Лиля вздохнула. Ольга прочитала в этом вздохе затаенную горечь. Она знала, что детей у Лили не будет, а поэтому в разговорах с ней старалась меньше говорить о дочери, чтобы не проявить лишний раз своей материнской радости. Уж так, видно, устроен человек: свое несчастье, свои неудачи и горести он острее чувствует рядом с удачами и радостями других.

Ольга потянулась. Потом вдруг беспричинно и неожиданно рассмеялась.

— Я сказала что-нибудь смешное? — Лиля подняла на Ольгу глаза, в которых отражалось беспокойство.

— Ты можешь не поверить, но это так. Даже стыдно говорить. Первый раз лежу в гамаке. Честное слово. Раньше я почему-то считала, что гамак — это роскошь, что в них качаются только одни знаменитости да бездельники. Если б ты знала, как я хотела, когда была девчонкой, покачаться в гамаке.

Долго лежали молча, думая о своем.

Молчание оборвала Лиля:

— Оля, ты счастлива?

— Да, — уверенно ответила Ольга, словно знала, что Лиля обязательно задаст ей этот вопрос.

— В чем твое счастье?

Ольга ответила не сразу. Она понимала, что если, говоря о своем счастье, будет особо подчеркивать радость материнства, то, кроме боли, ничего не причинит Лиле. И вместе с тем считала, что если умолчит о дочери, то ответ ее будет неискренним. А поэтому и начала с дочери:

— Я счастлива тем, что моя Машутка — вылитый отец. Хоть и атаманка, но умница, с характером. Здоровенькая. Я люблю своего мужа. Горжусь им и втайне иногда любуюсь. А потом, я даже не вижу, где кончается он и начинаюсь я. И наоборот — не вижу грани, где кончаюсь я и начинается он. Только теперь до конца понимаю, почему в народе, когда хотят сказать об одном из супругов, то говорят: «Вторая половина». Вот именно — половина. А единое целое — это когда оба вместе. Муж и жена.

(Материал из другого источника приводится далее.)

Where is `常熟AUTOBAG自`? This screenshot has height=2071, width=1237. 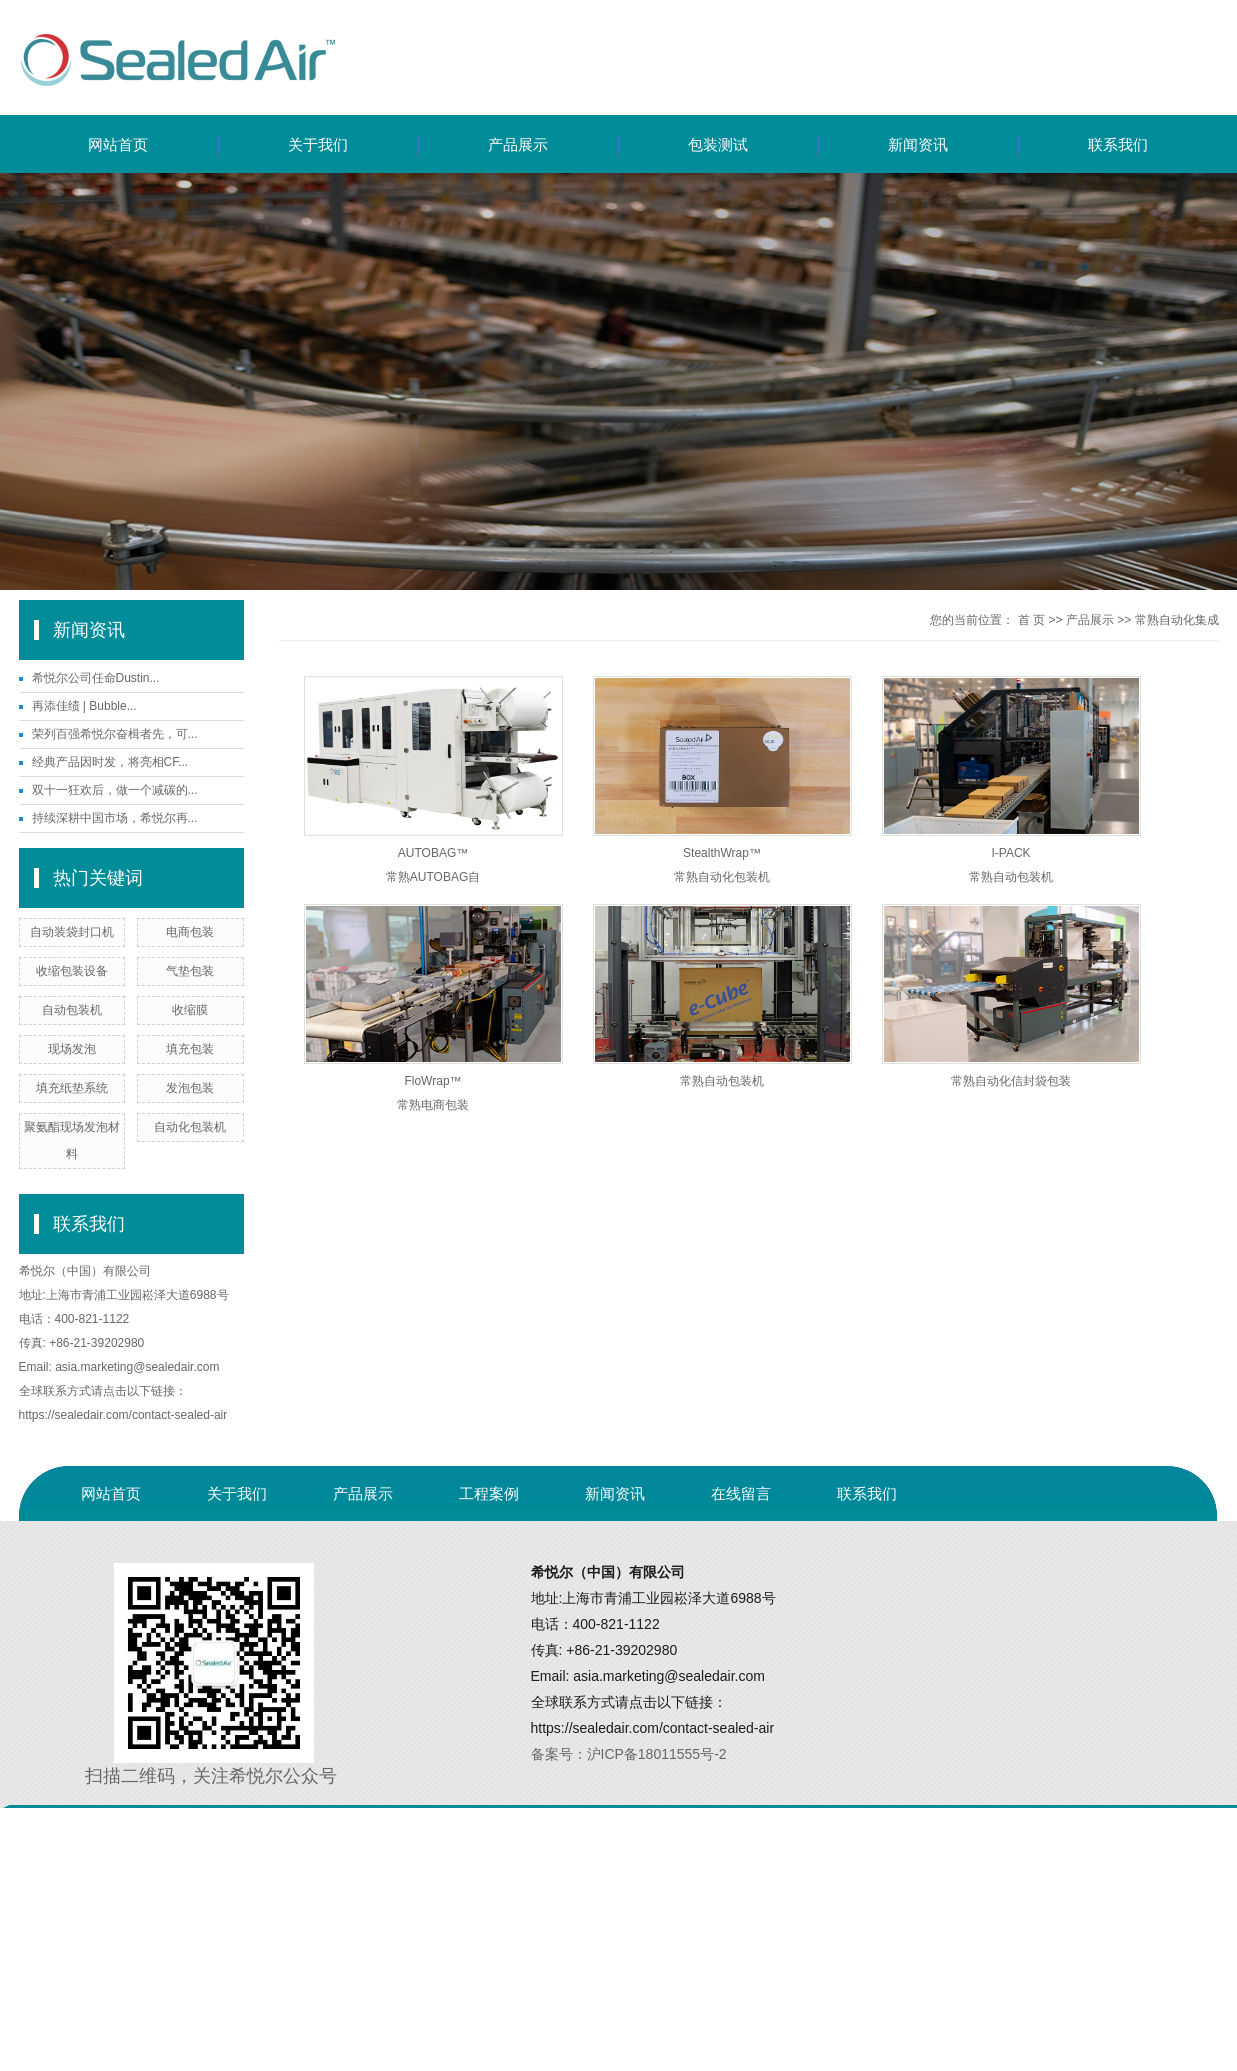 常熟AUTOBAG自 is located at coordinates (433, 877).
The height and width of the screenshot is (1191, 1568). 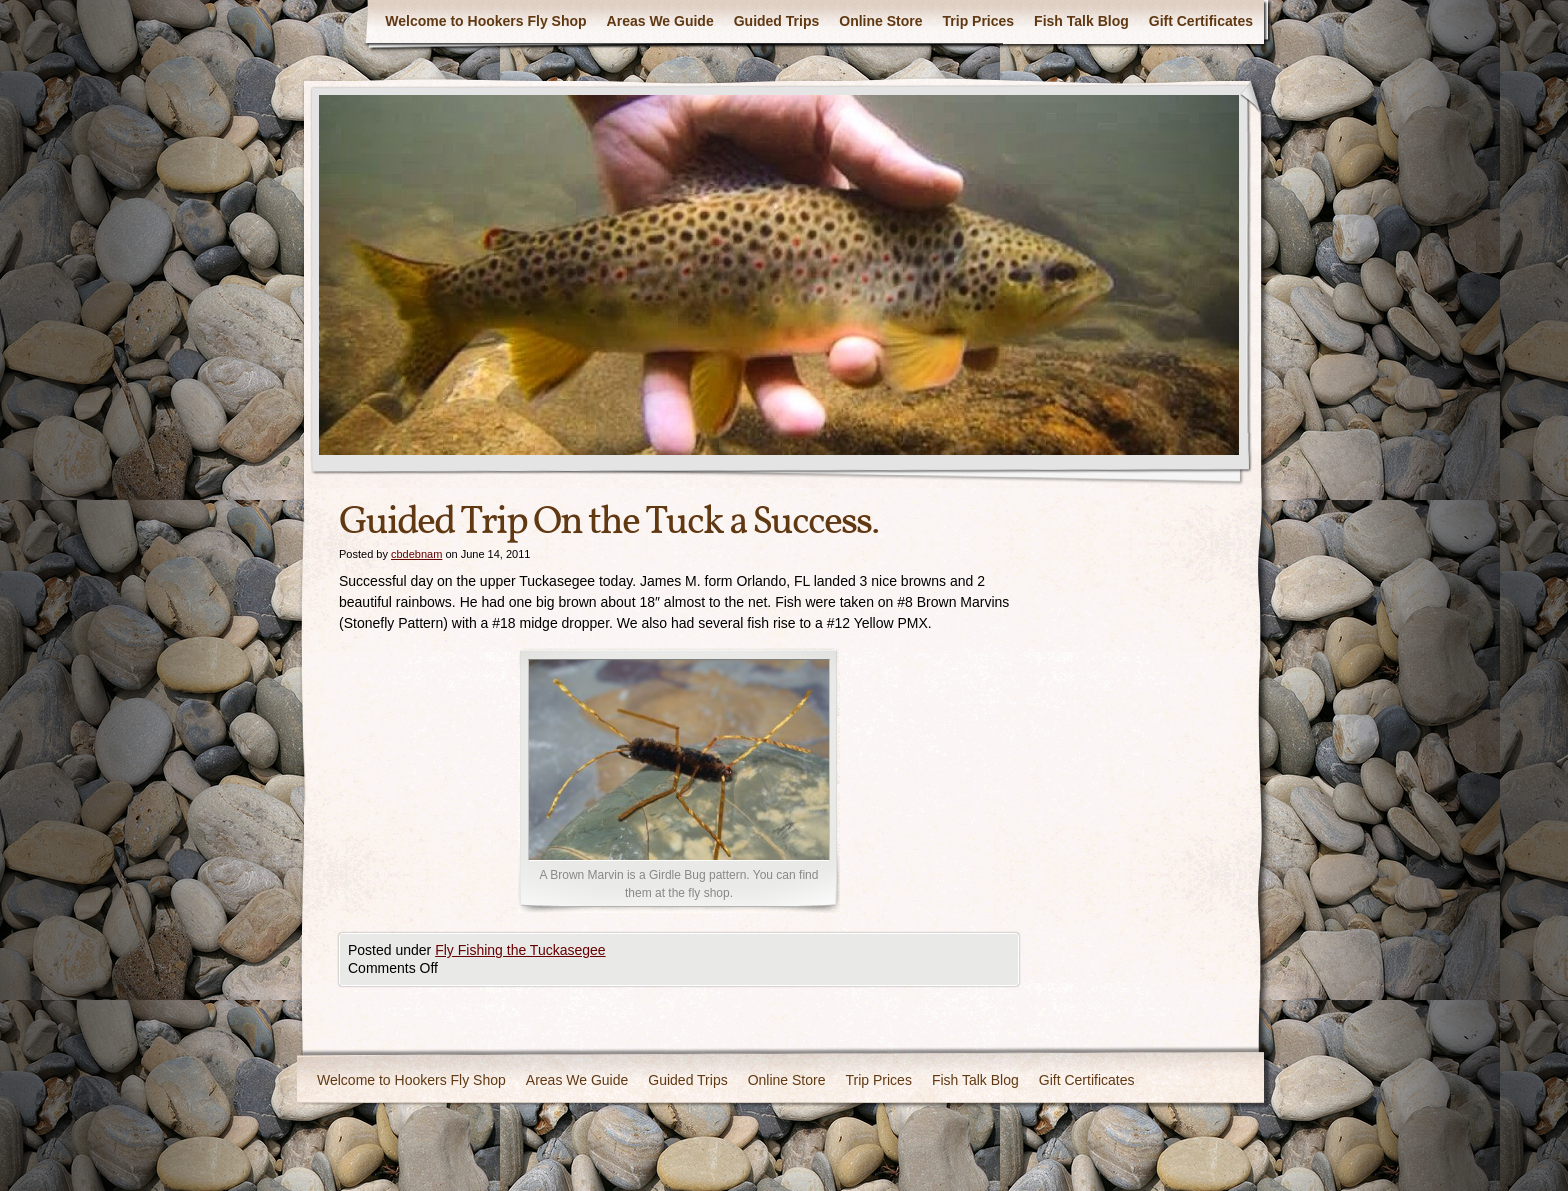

— За что ты любишь Дмитрия?

— Вот уж этого, хоть убей, не знаю. Раньше, когда мы познакомились, он мне просто нравился. Тогда я могла бы ответить — почему он мне понравился. Он мне показался интересным, умным, внимательным и каким-то по-особенному добрым и непосредственным. А теперь… Теперь ко всему этому прибавилось что-то такое значительное, что не выразить словами. Он — моя судьба. Он — это я и Машутка…

Подложив руки под голову, Ольга лежала на спине. Лицо ее было строгим, глаза полузакрыты. Голос звучал спокойно и твердо, словно все, что она говорила Лиле, было уже давно продумано.

— Олечка, раньше мне почему-то казалось, что тебе некогда как следует подумать о жизни. У тебя столько забот и хлопот. Муж и Машутка у тебя заслонили все. А вот сейчас ты сказала такое, над чем я никогда не думала. Есть в тебе что-то от княгини Волконской. Раньше я почему-то считала, что крест добровольного изгнания, который она сама взвалила на плечи, отправляясь за мужем на каторгу, — это величайший подвиг. А теперь… — Лиля умолкла.

— Подвиг дворянки, подвиг аристократки. Но не жены. Как жена, Мария Волконская самая рядовая. Такая, как я, как ты, какой должна быть каждая порядочная женщина.

Последняя фраза больно кольнула Лилю. Она вспомнила Струмилина. Вспомнила разговор с дедом, когда он сравнил ее уход от больного Струмилина с предательством человека, бросившего слепого посреди шумной улицы. И ей стало душно. Она расстегнула ворот кофточки.